The 206,000-square-foot store here represents an effort by the company, which develops about 5,000 acres a year in the U.S. for retailing, to refute criticism of its environmental record.
"We see it as a next step in evaluating the impact we leave on the environment as we look toward smart growth and sustainability in the building of our new stores," said Mike Duke, executive vice president and chief executive officer of Wal-Mart Stores USA.
"This store will contain many of the best resource conversion and sustainable design technologies currently available to minimize the use of energy and natural resources," he said.
The prototype will be one of only two operated by Wal-Mart. The second is under construction in Aurora, Colo., though no opening date has been set. Others will be rolled out as the concept is fine-tuned and formatted for specific geographic locales.
The world's largest retailer this year has embarked on a public relations campaign amid criticism and litigation about issues ranging from worker benefits to employee promotion policies. It has also faced accusations of circumventing environmental statutes regarding construction sediment and runoff from its parking lots into creeks and watersheds.

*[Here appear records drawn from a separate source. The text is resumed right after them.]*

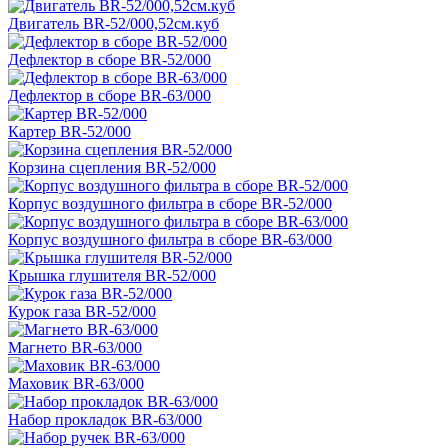
Двигатель BR-52/000,52см.куб
Дефлектор в сборе BR-52/000
Дефлектор в сборе BR-63/000
Картер BR-52/000
Корзина сцепления BR-52/000
Корпус воздушного фильтра в сборе BR-52/000
Корпус воздушного фильтра в сборе BR-63/000
Крышка глушителя BR-52/000
Курок газа BR-52/000
Магнето BR-63/000
Маховик BR-63/000
Набор прокладок BR-63/000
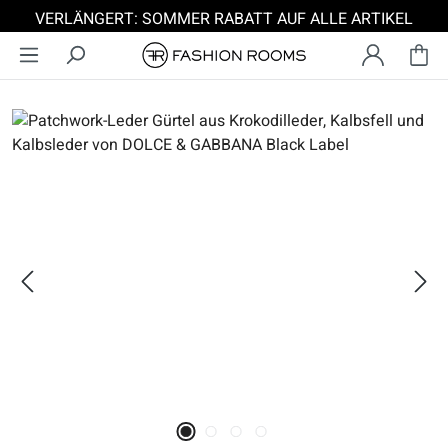
VERLÄNGERT: SOMMER RABATT AUF ALLE ARTIKEL
Zum Hauptinhalt springen
Bildergalerie überspringen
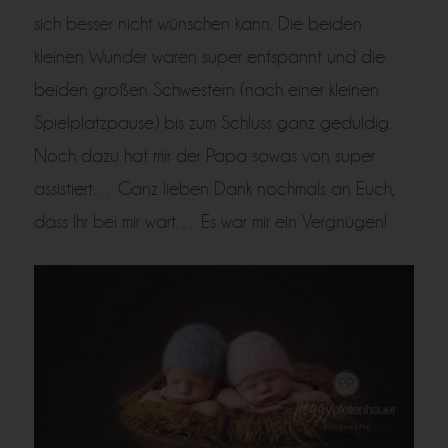
sich besser nicht wünschen kann. Die beiden
kleinen Wunder waren super entspannt und die
beiden großen Schwestern (nach einer kleinen
Spielplatzpause) bis zum Schluss ganz geduldig.
Noch dazu hat mir der Papa sowas von super
assistiert… Ganz lieben Dank nochmals an Euch,
dass Ihr bei mir wart… Es war mir ein Vergnügen!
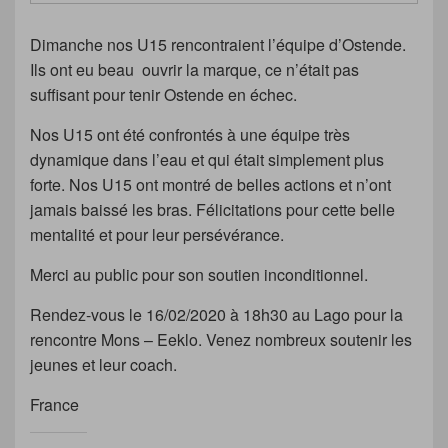
Dimanche nos U15 rencontraient l’équipe d’Ostende.
Ils ont eu beau ouvrir la marque, ce n’était pas
suffisant pour tenir Ostende en échec.
Nos U15 ont été confrontés à une équipe très
dynamique dans l’eau et qui était simplement plus
forte. Nos U15 ont montré de belles actions et n’ont
jamais baissé les bras. Félicitations pour cette belle
mentalité et pour leur persévérance.
Merci au public pour son soutien inconditionnel.
Rendez-vous le 16/02/2020 à 18h30 au Lago pour la
rencontre Mons – Eeklo. Venez nombreux soutenir les
jeunes et leur coach.
France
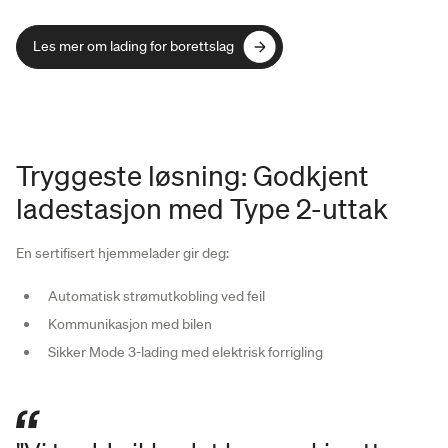
Les mer om lading for borettslag
Les mer om lading for borettslag
Tryggeste løsning: Godkjent
ladestasjon med Type 2-uttak
En sertifisert hjemmelader gir deg:
Automatisk strømutkobling ved feil
Kommunikasjon med bilen
Sikker Mode 3-lading med elektrisk forrigling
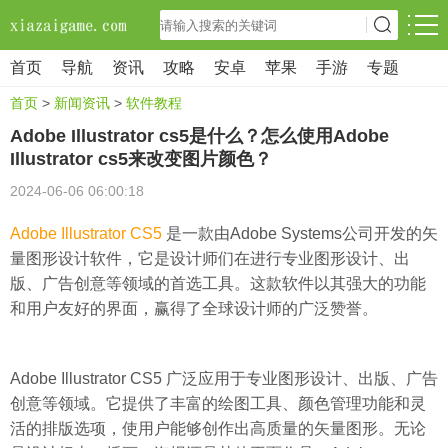
首页
导航
资讯
攻略
安卓
苹果
手游
专题
首页
>
新闻资讯
>
软件教程
Adobe Illustrator cs5是什么？怎么使用Adobe
Illustrator cs5来改变图片颜色？
2024-06-06 06:00:18
Adobe Illustrator CS5
是一款由Adobe Systems公司开发的矢
量图形设计软件，它是设计师们在进行专业图形设计、出
版、广告创意等领域的首选工具。这款软件以其强大的功能
和用户友好的界面，赢得了全球设计师的广泛赞誉。
Adobe Illustrator CS5 广泛应用于专业图形设计、出版、广告
创意等领域。它提供了丰富的绘图工具、颜色管理功能和灵
活的排版选项，使用户能够创作出高质量的矢量图形。无论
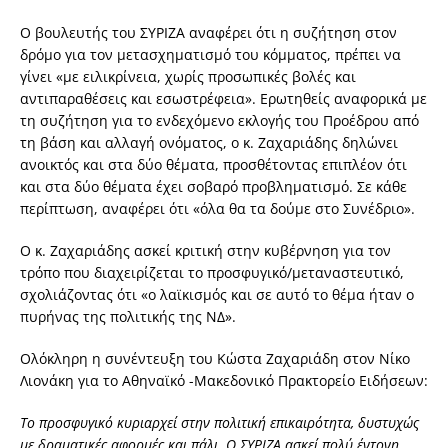
O βουλευτής του ΣΥΡΙΖΑ αναφέρει ότι η συζήτηση στον
δρόμο για τον μετασχηματισμό του κόμματος, πρέπει να
γίνει «με ειλικρίνεια, χωρίς προσωπικές βολές και
αντιπαραθέσεις και εσωστρέφεια». Ερωτηθείς αναφορικά με
τη συζήτηση για το ενδεχόμενο εκλογής του Προέδρου από
τη βάση και αλλαγή ονόματος, ο κ. Ζαχαριάδης δηλώνει
ανοικτός και στα δύο θέματα, προσθέτοντας επιπλέον ότι
και στα δύο θέματα έχει σοβαρό προβληματισμό. Σε κάθε
περίπτωση, αναφέρει ότι «όλα θα τα δούμε στο Συνέδριο».
Ο κ. Ζαχαριάδης ασκεί κριτική στην κυβέρνηση για τον
τρόπο που διαχειρίζεται το προσφυγικό/μεταναστευτικό,
σχολιάζοντας ότι «ο λαϊκισμός και σε αυτό το θέμα ήταν ο
πυρήνας της πολιτικής της ΝΔ».
Ολόκληρη η συνέντευξη του Κώστα Ζαχαριάδη στον Νίκο
Λιονάκη για το Αθηναϊκό -Μακεδονικό Πρακτορείο Ειδήσεων:
Το προσφυγικό κυριαρχεί στην πολιτική επικαιρότητα, δυστυχώς
με δραματικές αφορμές και πάλι. Ο ΣΥΡΙΖΑ ασκεί πολύ έντονη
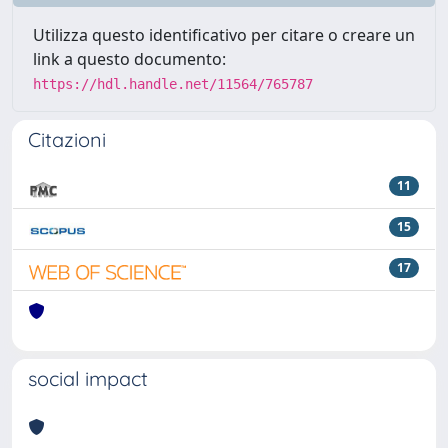
Utilizza questo identificativo per citare o creare un
link a questo documento:
https://hdl.handle.net/11564/765787
Citazioni
11
15
17
social impact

The Sierra Club, a conservation group battling big-box store development that has been vocal about Wal-Mart's environmental policies, was skeptical of the McKinney store.
"We've heard this before that Wal-Mart is going to be a model on the environment and that hasn't necessarily come to fruition," said Eric Olson, director of The Sierra Club's Challenge to Sprawl campaign.
"One store out of thousands does not make for an environmental champion," he said. "There's lots more that can be done, especially from a corporation that can leave such a huge footprint on the environment. We also need to look at Wal-Mart's record on environmental issues. Last year, it paid $3.1 million to settle clean water violations in nine states."
Wal-Mart's ceo, Lee Scott, addressed environmental issues at the company's annual shareholders' meeting in June.